Two hallmark cardiovascular findings in TCA toxicity
Refractory hypotension from myocardial depression and QRS prolongation (ventricular dysrhythmias/tachycardias).
Primary pharmacologic therapy to narrow QRS and treat hypotension in TCA overdose
IV hypertonic sodium bicarbonate (serum alkalinization).
Which antiarrhythmic class is preferred for TCA-induced dysrhythmias unresponsive to bicarbonate?
Class IB agent lidocaine.
What minimum elemental iron dose (mg/kg) is associated with serious pediatric toxicity?
≥ 60 mg/kg of elemental iron.
List the three classic phases of iron poisoning.
Early GI phase (30 min–6 h), shock/metabolic acidosis phase (6–72 h), delayed hepatotoxicity phase (12–96 h).
Why is activated charcoal ineffective in iron overdose?
Iron does not bind to activated charcoal.
Name the chelating antidote for iron toxicity and briefly describe its mechanism.
Deferoxamine; chelates ferric iron to form water-soluble ferrioxamine excreted renally.
Common medication error leading to methotrexate toxicity
Dispensing or taking weekly methotrexate doses on a daily schedule.

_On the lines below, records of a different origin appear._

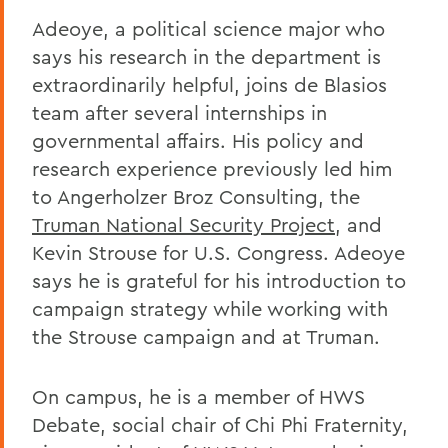
Adeoye, a political science major who
says his research in the department is
extraordinarily helpful, joins de Blasios
team after several internships in
governmental affairs. His policy and
research experience previously led him
to Angerholzer Broz Consulting, the
Truman National Security Project
, and
Kevin Strouse for U.S. Congress. Adeoye
says he is grateful for his introduction to
campaign strategy while working with
the Strouse campaign and at Truman.
On campus, he is a member of HWS
Debate, social chair of Chi Phi Fraternity,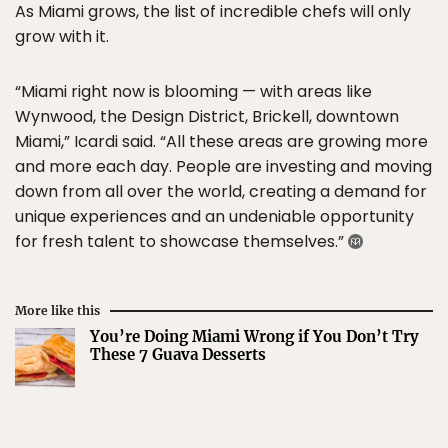
As Miami grows, the list of incredible chefs will only
grow with it.
“Miami right now is blooming — with areas like
Wynwood, the Design District, Brickell, downtown
Miami,” Icardi said. “All these areas are growing more
and more each day. People are investing and moving
down from all over the world, creating a demand for
unique experiences and an undeniable opportunity
for fresh talent to showcase themselves.”
More like this
You’re Doing Miami Wrong if You Don’t Try
These 7 Guava Desserts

Systems most affected by methotrexate toxicity and why
Bone marrow, GI tract, skin—these have rapidly dividing cells requiring folate for DNA synthesis.

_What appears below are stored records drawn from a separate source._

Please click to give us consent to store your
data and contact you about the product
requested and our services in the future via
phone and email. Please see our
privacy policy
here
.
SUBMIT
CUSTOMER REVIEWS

First-line rescue therapy for methotrexate overdose and ideal timing
IV leucovorin (folinic acid) or levoleucovorin within 1 hour of exposure.
Enzyme antidote for severe methotrexate toxicity unresponsive to leucovorin
Glucarpidase (rapidly catabolizes methotrexate to inactive metabolites).
What reversal agent is used for dabigatran (Pradaxa) anticoagulation?
Idarucizumab (Praxbind).
Which agent reverses factor Xa inhibitors (e.g., apixaban, rivaroxaban)?
Andexanet alfa (Andexxa).
Antidote for isoniazid-induced seizures and neurotoxicity
Pyridoxine (vitamin B6).
Why is thiamine administered to patients with chronic ethanol use before glucose?
To prevent Wernicke’s encephalopathy (thiamine depletion can precipitate neurologic damage when glucose is given first).